The experiment involved 49 patients with a severe course of COVID-19 and 69 – in whom the disease proceeded in a “latent” form.

 “This is an important finding as it may explain why some people catch Covid but don’t get sick,” says Dr. Carlos Echevarria from the Translational and Clinical Research Institute as cited by Science Daily.

“It could lead us to a genetic test which may indicate who we need to prioritize for future vaccinations,” Dr. Echevarria one of the study co-authors of the paper adds.

At a population level, this is important for us to know because when we have lots of people who are resistant, so they catch Covid but don’t show symptoms, then they risk spreading the virus while asymptomatic.

In addition, it became known that the specified gene is subject to latitude and longitude. Thus, it can be in the population of Northern and Western Europe.
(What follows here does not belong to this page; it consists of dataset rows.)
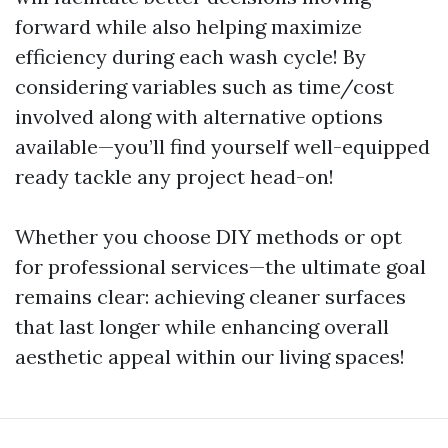
forward while also helping maximize
efficiency during each wash cycle! By
considering variables such as time/cost
involved along with alternative options
available—you’ll find yourself well-equipped
ready tackle any project head-on!
Whether you choose DIY methods or opt
for professional services—the ultimate goal
remains clear: achieving cleaner surfaces
that last longer while enhancing overall
aesthetic appeal within our living spaces!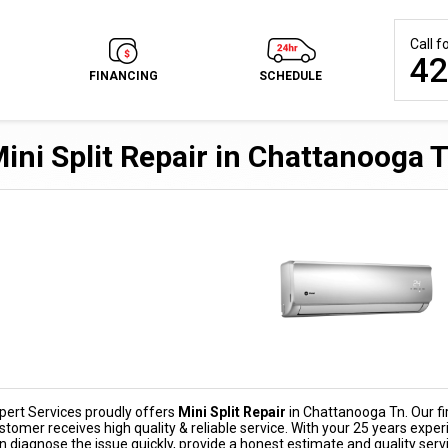
Call 
42
FINANCING
SCHEDULE
ini Split Repair in Chattanooga 
pert Services proudly offers
Mini Split Repair
in Chattanooga Tn. Our fir
stomer receives high quality & reliable service. With your 25 years experi
n diagnose the issue quickly, provide a honest estimate and quality serv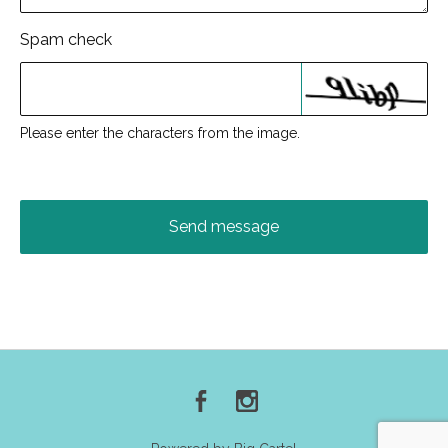
Spam check
Please enter the characters from the image.
Send message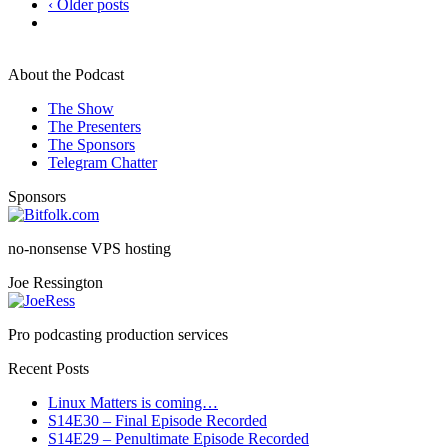
‹ Older posts
About the Podcast
The Show
The Presenters
The Sponsors
Telegram Chatter
Sponsors
no-nonsense VPS hosting
Joe Ressington
Pro podcasting production services
Recent Posts
Linux Matters is coming…
S14E30 – Final Episode Recorded
S14E29 – Penultimate Episode Recorded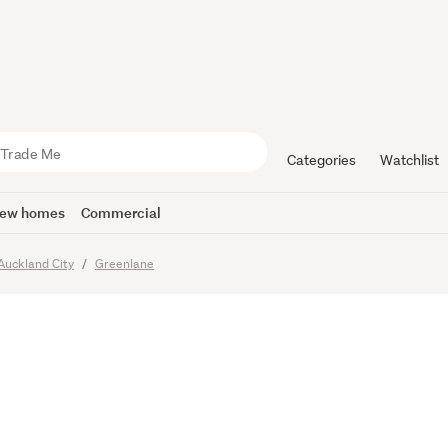
e You’ve B
 For – Sty
Categories
Watchlist
ew homes
Commercial
Auckland City
Greenlane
Some of the most interesting findings were the relationships between longitude and latitude and HLA gene frequency. It has long been known that the incidence of multiple sclerosis increases with increasing latitude. This has been put down in part to reduced UV exposure and therefore lower vitamin D levels. We weren’t aware, however, that one of the main risk genes for MS, that is DRB1*15:01, directly correlates to latitude.

This highlights the complex interaction between environment, genetics and disease. We know some HLA genes are vitamin D responsive, and that low vitamin D levels are a risk factor for severe COVID and we are doing further work in this area.

However, experts emphasize that asymptomatic COVID-19 can infect other people.